5.Diabetic Retinopathy:

Diabetic retinopathy is a complication of diabetes that is not properly controlled. It is an effect of diabetes that damages the retina. When blood vessels in the eye that are part of the retina get damaged, blood might leak into the retina due to hemorrhages. This is called early diabetic retinopathy.

When these hemorrhages get worse, blood flow to the retina is cut depriving it of nutrients and oxygen. This is called proliferative diabetic retinopathy.

In this condition, the retina builds new blood vessels that are weak. These weak blood vessels might also bleed due to uncontrolled diabetes. This leads to retinal detachment and ultimately blindness.

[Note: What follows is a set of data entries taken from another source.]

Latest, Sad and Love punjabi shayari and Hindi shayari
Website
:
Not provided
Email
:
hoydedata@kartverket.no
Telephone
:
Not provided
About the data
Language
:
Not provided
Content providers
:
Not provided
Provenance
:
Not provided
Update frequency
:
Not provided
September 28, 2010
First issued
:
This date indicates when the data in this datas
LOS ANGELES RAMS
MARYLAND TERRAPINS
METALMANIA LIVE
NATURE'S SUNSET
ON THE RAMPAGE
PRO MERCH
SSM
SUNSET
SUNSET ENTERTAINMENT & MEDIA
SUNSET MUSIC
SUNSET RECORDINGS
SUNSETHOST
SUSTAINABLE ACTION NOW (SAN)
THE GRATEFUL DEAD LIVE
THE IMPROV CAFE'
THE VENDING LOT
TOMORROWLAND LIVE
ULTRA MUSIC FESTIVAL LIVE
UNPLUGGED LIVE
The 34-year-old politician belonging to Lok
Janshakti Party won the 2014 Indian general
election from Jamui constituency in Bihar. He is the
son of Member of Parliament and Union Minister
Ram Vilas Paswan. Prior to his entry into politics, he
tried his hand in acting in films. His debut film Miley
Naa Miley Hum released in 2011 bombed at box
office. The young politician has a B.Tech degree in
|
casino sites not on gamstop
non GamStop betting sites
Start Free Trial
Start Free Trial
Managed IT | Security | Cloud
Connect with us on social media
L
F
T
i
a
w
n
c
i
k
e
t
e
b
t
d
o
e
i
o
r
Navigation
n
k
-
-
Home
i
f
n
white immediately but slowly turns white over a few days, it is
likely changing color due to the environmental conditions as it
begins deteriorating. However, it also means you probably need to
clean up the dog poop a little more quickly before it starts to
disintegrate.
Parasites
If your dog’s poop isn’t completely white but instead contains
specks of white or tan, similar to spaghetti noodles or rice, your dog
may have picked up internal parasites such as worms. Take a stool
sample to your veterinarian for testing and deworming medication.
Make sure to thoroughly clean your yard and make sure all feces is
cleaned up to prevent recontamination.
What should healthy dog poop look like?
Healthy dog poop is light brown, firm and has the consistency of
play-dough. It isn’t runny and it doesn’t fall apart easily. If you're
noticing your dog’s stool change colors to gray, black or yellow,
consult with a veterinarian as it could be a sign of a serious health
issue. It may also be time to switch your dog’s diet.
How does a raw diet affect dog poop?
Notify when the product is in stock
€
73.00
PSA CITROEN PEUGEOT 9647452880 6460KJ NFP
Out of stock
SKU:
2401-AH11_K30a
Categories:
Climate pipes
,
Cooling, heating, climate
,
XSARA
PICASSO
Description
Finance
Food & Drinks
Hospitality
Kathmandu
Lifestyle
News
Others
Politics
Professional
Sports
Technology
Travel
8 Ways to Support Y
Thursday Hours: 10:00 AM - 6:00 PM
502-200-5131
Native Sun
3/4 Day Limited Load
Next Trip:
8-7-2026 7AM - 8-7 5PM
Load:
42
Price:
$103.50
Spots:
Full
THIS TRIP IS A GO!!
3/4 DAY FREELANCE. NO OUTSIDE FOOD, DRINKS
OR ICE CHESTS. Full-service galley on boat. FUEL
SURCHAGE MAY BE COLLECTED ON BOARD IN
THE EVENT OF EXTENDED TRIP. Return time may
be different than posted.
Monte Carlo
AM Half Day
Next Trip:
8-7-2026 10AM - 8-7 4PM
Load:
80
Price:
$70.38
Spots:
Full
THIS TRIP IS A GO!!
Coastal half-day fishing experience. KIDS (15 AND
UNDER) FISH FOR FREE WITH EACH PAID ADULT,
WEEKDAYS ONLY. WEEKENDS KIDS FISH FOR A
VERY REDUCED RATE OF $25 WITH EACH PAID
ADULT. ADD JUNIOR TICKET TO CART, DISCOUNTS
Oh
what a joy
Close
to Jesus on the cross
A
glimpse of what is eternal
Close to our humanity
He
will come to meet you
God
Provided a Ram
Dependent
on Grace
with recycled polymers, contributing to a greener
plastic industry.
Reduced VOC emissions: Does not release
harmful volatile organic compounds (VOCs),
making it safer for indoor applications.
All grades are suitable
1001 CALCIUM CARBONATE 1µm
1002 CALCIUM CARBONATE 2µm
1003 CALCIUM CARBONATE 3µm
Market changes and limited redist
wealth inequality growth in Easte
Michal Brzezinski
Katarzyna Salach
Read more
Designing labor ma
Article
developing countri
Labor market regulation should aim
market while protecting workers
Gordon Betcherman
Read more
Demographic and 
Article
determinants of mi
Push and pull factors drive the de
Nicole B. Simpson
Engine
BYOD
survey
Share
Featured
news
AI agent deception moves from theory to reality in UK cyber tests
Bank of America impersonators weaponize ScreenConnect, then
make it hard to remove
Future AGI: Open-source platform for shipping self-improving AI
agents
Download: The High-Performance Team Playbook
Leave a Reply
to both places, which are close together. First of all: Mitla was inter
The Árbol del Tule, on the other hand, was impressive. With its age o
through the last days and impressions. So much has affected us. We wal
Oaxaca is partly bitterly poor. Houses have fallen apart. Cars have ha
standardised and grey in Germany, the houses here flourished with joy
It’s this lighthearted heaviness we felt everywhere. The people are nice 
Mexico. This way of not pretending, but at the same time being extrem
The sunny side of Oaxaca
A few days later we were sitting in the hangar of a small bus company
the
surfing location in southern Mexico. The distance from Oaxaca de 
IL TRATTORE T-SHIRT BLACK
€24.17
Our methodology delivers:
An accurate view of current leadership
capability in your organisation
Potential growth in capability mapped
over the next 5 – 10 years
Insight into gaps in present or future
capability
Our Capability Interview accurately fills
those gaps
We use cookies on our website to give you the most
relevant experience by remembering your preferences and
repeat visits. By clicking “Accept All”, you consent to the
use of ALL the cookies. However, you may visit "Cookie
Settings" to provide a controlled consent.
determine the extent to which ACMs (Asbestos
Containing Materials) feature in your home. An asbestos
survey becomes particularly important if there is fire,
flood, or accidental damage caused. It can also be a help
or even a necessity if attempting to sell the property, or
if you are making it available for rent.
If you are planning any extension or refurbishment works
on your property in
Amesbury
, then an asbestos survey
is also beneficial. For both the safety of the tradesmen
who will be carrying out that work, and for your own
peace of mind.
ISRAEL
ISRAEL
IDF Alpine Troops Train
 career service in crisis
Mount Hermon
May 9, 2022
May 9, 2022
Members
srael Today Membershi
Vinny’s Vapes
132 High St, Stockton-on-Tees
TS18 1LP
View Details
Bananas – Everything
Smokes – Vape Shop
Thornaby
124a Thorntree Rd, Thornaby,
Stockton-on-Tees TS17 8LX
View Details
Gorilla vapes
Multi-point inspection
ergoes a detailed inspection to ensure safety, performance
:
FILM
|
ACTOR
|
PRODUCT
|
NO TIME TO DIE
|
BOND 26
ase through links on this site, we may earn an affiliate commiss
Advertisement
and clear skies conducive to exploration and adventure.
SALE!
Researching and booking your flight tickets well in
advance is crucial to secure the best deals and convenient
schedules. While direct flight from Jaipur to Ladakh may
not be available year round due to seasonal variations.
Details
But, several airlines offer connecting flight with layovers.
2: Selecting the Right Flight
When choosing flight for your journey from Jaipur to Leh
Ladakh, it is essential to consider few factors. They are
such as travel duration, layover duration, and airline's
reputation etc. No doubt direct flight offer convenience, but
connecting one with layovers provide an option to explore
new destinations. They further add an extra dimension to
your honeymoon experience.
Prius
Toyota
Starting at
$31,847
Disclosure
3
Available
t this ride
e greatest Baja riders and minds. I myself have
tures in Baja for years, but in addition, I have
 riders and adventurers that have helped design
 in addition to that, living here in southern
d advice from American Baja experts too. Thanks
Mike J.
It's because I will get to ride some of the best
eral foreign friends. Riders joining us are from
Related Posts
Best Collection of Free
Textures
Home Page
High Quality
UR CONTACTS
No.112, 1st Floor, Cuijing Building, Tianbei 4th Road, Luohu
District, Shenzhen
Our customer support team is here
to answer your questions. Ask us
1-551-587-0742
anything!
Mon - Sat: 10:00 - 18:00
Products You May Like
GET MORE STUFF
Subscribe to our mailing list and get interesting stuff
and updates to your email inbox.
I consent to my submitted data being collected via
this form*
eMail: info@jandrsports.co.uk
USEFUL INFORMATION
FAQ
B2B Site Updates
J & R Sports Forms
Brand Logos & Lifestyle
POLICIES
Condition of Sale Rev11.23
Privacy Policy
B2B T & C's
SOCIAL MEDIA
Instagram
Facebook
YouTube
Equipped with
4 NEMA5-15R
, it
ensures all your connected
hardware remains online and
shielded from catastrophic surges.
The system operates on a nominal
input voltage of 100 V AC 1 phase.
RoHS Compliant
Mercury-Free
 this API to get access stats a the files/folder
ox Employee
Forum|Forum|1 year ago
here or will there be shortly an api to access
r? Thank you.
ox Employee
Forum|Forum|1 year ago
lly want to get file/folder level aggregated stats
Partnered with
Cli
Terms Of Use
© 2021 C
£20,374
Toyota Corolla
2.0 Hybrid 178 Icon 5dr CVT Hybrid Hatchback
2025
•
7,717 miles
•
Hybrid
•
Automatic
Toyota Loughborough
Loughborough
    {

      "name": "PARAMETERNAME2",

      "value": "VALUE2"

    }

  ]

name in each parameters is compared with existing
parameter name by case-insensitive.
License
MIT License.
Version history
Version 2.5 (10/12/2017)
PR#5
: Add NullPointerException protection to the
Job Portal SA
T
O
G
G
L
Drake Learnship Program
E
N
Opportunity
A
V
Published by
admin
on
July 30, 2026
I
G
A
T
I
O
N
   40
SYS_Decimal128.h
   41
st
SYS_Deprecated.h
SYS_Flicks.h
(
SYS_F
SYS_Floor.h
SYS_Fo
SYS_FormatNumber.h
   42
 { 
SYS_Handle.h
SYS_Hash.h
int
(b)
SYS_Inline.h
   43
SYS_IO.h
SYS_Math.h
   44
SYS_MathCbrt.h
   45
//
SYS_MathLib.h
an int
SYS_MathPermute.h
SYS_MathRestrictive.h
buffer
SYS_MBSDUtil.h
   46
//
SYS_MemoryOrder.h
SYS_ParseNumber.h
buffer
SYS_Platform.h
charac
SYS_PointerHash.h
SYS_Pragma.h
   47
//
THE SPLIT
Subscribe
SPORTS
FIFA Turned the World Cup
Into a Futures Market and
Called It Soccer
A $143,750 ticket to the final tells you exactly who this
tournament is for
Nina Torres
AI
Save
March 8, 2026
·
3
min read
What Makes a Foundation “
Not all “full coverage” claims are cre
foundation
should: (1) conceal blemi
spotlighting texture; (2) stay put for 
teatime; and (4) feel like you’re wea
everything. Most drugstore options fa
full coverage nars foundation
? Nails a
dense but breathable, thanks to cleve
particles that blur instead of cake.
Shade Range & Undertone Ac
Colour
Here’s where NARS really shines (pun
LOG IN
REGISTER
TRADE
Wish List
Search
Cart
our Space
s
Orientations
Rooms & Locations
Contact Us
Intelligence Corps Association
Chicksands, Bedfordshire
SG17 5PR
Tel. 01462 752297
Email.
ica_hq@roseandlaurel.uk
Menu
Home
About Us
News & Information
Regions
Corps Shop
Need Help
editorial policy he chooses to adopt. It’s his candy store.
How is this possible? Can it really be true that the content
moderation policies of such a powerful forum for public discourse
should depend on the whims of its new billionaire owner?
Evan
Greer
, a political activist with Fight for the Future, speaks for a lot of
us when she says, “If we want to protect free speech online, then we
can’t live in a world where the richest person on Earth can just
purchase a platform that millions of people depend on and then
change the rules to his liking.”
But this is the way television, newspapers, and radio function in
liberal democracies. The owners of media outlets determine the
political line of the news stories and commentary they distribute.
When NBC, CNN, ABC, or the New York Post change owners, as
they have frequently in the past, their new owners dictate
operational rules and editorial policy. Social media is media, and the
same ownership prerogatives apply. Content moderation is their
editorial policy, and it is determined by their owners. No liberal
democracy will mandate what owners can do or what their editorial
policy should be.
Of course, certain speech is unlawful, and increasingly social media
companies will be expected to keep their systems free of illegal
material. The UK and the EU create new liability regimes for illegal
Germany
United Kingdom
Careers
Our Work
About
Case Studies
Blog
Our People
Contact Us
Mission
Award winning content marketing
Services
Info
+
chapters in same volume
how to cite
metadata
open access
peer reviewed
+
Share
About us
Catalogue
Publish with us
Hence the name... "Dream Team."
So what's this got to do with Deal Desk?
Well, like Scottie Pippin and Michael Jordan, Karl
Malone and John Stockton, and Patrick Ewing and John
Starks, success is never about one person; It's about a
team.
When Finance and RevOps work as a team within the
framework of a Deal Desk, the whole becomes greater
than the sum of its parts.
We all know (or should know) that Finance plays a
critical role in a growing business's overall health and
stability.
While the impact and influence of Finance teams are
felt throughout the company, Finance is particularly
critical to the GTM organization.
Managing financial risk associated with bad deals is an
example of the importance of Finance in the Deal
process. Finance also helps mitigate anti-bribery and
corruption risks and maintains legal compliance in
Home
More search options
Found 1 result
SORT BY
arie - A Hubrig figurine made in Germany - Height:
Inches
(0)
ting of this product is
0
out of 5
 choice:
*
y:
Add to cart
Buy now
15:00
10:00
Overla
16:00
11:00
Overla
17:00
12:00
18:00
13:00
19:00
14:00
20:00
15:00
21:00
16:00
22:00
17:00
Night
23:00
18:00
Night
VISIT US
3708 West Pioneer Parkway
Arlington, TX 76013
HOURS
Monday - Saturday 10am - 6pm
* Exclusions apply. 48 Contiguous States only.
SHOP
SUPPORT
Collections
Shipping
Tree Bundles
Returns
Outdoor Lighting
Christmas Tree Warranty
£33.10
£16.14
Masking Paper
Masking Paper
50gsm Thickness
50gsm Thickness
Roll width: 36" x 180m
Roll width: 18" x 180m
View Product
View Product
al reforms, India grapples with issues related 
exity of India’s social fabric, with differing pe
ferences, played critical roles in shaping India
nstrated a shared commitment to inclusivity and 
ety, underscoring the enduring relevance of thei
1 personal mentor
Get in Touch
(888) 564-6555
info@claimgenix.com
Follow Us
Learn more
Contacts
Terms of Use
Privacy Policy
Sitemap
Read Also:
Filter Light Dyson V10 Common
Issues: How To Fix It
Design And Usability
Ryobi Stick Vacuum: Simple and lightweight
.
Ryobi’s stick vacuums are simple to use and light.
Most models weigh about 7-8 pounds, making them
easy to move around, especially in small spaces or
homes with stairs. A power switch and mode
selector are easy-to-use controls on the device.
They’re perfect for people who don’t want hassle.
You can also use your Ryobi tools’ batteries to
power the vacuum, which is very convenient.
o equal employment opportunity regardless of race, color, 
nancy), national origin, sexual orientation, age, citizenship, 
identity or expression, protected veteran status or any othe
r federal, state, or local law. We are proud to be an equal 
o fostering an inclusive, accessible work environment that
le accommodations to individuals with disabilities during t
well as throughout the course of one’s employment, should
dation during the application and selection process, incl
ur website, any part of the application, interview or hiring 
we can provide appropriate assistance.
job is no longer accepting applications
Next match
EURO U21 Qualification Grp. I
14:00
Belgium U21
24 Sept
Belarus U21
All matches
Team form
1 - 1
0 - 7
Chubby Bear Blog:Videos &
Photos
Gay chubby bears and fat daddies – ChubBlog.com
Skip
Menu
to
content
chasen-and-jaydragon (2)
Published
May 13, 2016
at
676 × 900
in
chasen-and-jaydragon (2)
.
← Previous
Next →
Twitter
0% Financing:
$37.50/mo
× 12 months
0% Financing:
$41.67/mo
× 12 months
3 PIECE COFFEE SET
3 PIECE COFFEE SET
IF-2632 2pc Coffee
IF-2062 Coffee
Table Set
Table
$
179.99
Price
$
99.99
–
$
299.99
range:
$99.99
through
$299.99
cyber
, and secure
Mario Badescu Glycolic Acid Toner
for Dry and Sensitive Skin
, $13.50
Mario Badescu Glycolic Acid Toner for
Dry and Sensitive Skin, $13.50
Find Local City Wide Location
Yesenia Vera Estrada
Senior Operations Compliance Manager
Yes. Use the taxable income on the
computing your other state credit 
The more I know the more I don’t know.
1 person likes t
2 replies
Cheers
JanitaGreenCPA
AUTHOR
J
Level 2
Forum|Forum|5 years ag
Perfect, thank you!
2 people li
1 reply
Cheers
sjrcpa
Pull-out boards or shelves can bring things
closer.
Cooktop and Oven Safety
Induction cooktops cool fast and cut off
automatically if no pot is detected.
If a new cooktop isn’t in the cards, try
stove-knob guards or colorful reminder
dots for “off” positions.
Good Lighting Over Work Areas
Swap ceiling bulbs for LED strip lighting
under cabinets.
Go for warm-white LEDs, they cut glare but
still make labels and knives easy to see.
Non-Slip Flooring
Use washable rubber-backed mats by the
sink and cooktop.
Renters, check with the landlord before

How to prevent eye problems in people with diabetes:            

      

  1. People with diabetes should know how to maintain proper blood sugar control with diet, exercise, and medications. Since medications alone cannot ensure target blood sugar values, one should consult a dietician for the appropriate food for diabetics. Also, the services of a diabetes educator is very important as he/she can educate you regarding the disease and the condition management.
  2. People with diabetes need to take extra precautions to keep their blood pressure levels in control along with blood sugar control.
  3. Cholesterol levels also need to have tight control.
  4.  People who have type 1 diabetes should have an annual dilated eye examination.
  5. People who have type 2 diabetes should have periodic eye exams.
  6. Quit smoking. Smoking increases diabetic eye problems multifold.

Eye protection from pollution for people with diabetes

As such dust, smog, and air pollution cause irritation, redness, and infections of the eye. Added to that, lack of nutritious diet leads to vitamin deficiencies, which causes vision problems. And, if you have diabetes, the chances of contracting eye diseases is much higher. It is for this reason that diabetics have to take extra precautions to avoid dust and pollution. Here a few tips for people with diabetes to avoid dust and pollution.

  1. After coming back from outdoors, wash your eyes with cold water.
  2. To ensure better protection, it is advisable to wear sunglasses that provide complete protection.
  3. Never rub the eyes when dust particles or pollutants enter the eye.
  4. Use eye drops prescribed by your doctor for lubrication.
  5. Avoid visiting industries that deal with chemicals. If needed, wear proper protective eye gear.
  6. To reduce inflammation, apply cold compress.  

   

Finally, to prevent eye complications due to diabetes, one should have  all eyes on blood sugar control, adopt lifestyle and behavioral modifications necessary, and get periodical examinations.